Social security and service system for the disabled keeps improving. In March 2010 the General Office of the State Council forwarded the Guiding Opinions on Accelerating the Building of a Social Security and Service System for the Disabled. The development fund for the disabled earmarked by the central budget during the 12th Five-year Plan period is about four times that in the 11th Five-year Plan period. In 2012 the state carried out community-based rehabilitation services in 2,794 counties and districts nationwide, and helped 7.602 million disabled people become rehabilitated to various degrees through the implementation of key rehabilitation programs; 15,000 disabled children received preschool education funds from central and local governments; the state offered vocational training for 299,000 disabled people in cities and towns, and subsidized 141,000 impoverished households with at least one disabled member each to build barrier-free facilities. Legal aid and relief agencies at different levels provided legal services for 100,000 disabled people, and 2.391 million disabled people from urban areas and 363,000 disabled people from rural areas had been granted life allowances and home-care subsidies steadily. The state had granted fuel subsidies for the motor wheelchairs of 554,000 disabled people. By the end of 2012, some 10.705 million disabled people had been deemed eligible for subsistence allowances, with the assistance level for their families improving. Some 2.809 million disabled workers in towns and cities had been covered by various social insurance policies. Nationwide, 7,275 boarding homes and day-care centers for the disabled have been set up, providing services for 747,000 disabled people. Various activities such as culture weeks, fitness weeks and community culture shows have been organized for the disabled to enrich their cultural and sports lives. Social resources are pooled to create barrier-free standards for information accessibility. A website to serve the disabled (www.cdpsn.org.cn) provides barrier-free online services for them to search for information on news, employment,rehabilitation, assistance, etc.

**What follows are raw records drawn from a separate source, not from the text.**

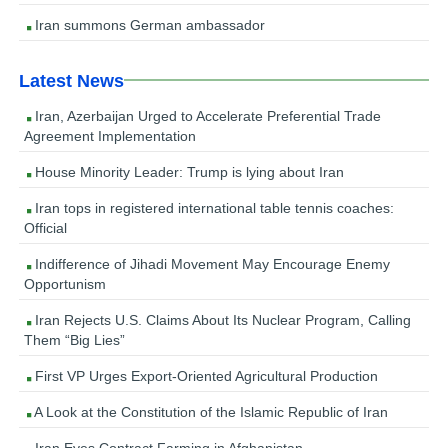
Iran summons German ambassador
Latest News
Iran, Azerbaijan Urged to Accelerate Preferential Trade
Agreement Implementation
House Minority Leader: Trump is lying about Iran
Iran tops in registered international table tennis coaches:
Official
Indifference of Jihadi Movement May Encourage Enemy
Opportunism
Iran Rejects U.S. Claims About Its Nuclear Program, Calling
Them “Big Lies”
First VP Urges Export-Oriented Agricultural Production
A Look at the Constitution of the Islamic Republic of Iran
Iran Eyes Contract Farming in Afghanistan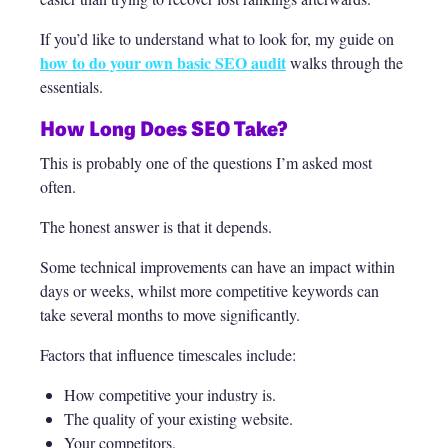
If you’d like to understand what to look for, my guide on
how to do your own basic SEO audit
walks through the
essentials.
How Long Does SEO Take?
This is probably one of the questions I’m asked most
often.
The honest answer is that it depends.
Some technical improvements can have an impact within
days or weeks, whilst more competitive keywords can
take several months to move significantly.
Factors that influence timescales include:
How competitive your industry is.
The quality of your existing website.
Your competitors.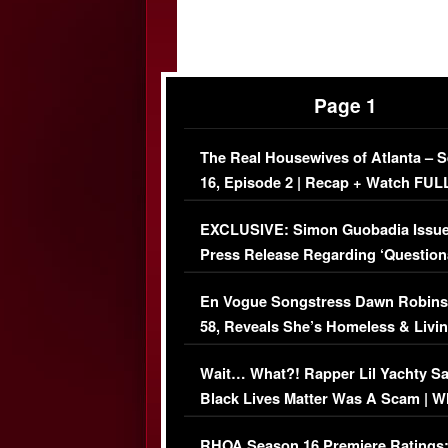
Page 1
The Real Housewives of Atlanta – 
16, Episode 2 | Recap + Watch FUL
Episode (VIDEO)
EXCLUSIVE: Simon Guobadia Issu
Press Release Regarding ‘Question
Immigration Issue
En Vogue Songstress Dawn Robins
58, Reveals She’s Homeless & Livin
Her Car (VIDEO)
Wait… What?! Rapper Lil Yachty S
Black Lives Matter Was A Scam | W
Comments Were Reckless
RHOA Season 16 Premiere Ratings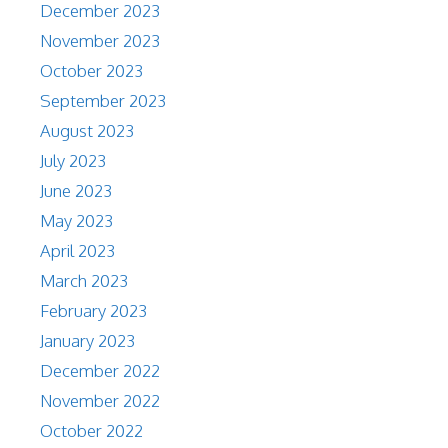
December 2023
November 2023
October 2023
September 2023
August 2023
July 2023
June 2023
May 2023
April 2023
March 2023
February 2023
January 2023
December 2022
November 2022
October 2022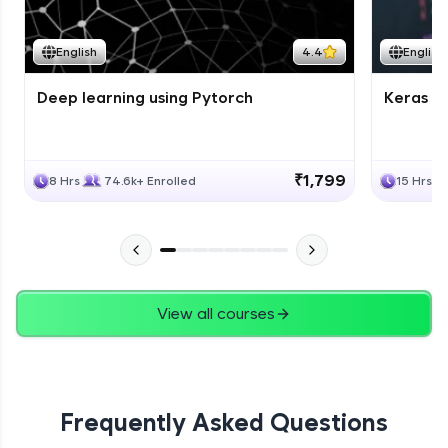
English
4.4
English
Deep learning using Pytorch
Keras fo
₹1,799
8 Hrs
74.6k+ Enrolled
15 Hrs
View all courses
Frequently Asked Questions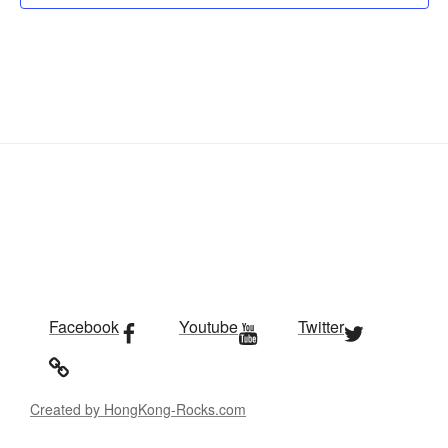
Facebook
Youtube
Twitter
Created by HongKong-Rocks.com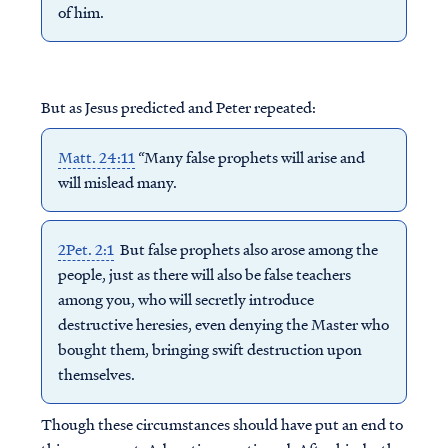
of him.
But as Jesus predicted and Peter repeated:
Matt. 24:11
“Many false prophets will arise and
will mislead many.
2Pet. 2:1
But false prophets also arose among the
people, just as there will also be false teachers
among you, who will secretly introduce
destructive heresies, even denying the Master who
bought them, bringing swift destruction upon
themselves.
Though these circumstances should have put an end to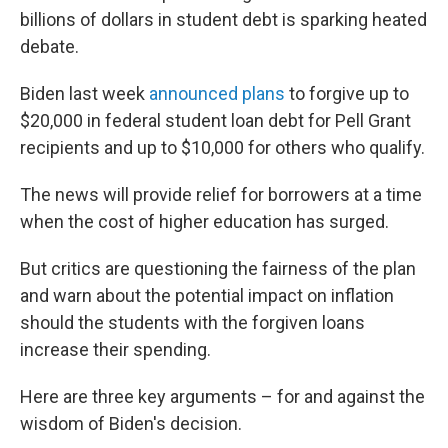
billions of dollars in student debt is sparking heated
debate.
Biden last week
announced plans
to forgive up to
$20,000 in federal student loan debt for Pell Grant
recipients and up to $10,000 for others who qualify.
The news will provide relief for borrowers at a time
when the cost of higher education has surged.
But critics are questioning the fairness of the plan
and warn about the potential impact on inflation
should the students with the forgiven loans
increase their spending.
Here are three key arguments – for and against the
wisdom of Biden's decision.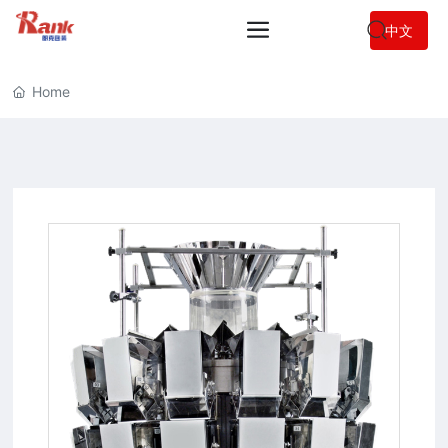
中文
Home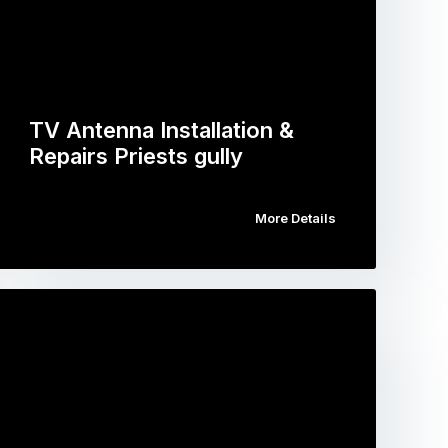
TV Antenna Installation &
Repairs Priests gully
More Details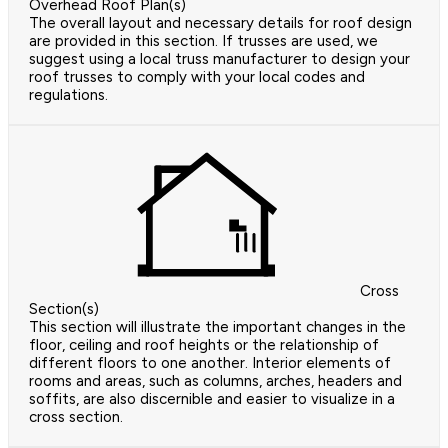
Overhead Roof Plan(s)
The overall layout and necessary details for roof design
are provided in this section. If trusses are used, we
suggest using a local truss manufacturer to design your
roof trusses to comply with your local codes and
regulations.
Cross
Section(s)
This section will illustrate the important changes in the
floor, ceiling and roof heights or the relationship of
different floors to one another. Interior elements of
rooms and areas, such as columns, arches, headers and
soffits, are also discernible and easier to visualize in a
cross section.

Social organizations are playing a positive role in promoting the cause of human rights in China. In recent years social organizations are developing in a healthy and orderly way, demonstrating their further positive role in safeguarding and promoting the cause of human rights. By the end of 2012, there were 492,000 social organizations registered in accordance with the law, among which 268,000 were social groups, 221,000 were NGOs and 2,961 were foundations. The number of social organizations across the country had increased by 14.2 percent from 431,000 at the end of 2009; and the number of foundations had increased by 60.7 percent from 1,843 in 2009. The number of social organizations for every 10,000 people has increased from 3.2 in 2009 to 3.7 now. Representatives of national associations in China have taken leading posts in 152 international organizations, and became heads of special committees of 25 international organizations and directors of 92 international organizations. Making full use of their advantages, these social organizations are playing an important role in education, science and technology, culture, public health, social management, social welfare and charity work. According to incomplete statistics, over 60,000 industry associations nationwide have more than 20 million members (including individual business owners), 447,364 grassroots senior citizens associations cover the vast urban and rural communities, with 110 million members. Over 40,000 academic societies have kept regular touch with over 5 million experts and scholars, and over 40,000 rural special economic associations are responsible for contacting over 10 million households. There are over 100 million members of various professional associations. In 2012 China's social organizations attracted over 25 million volunteers to participate in charity work.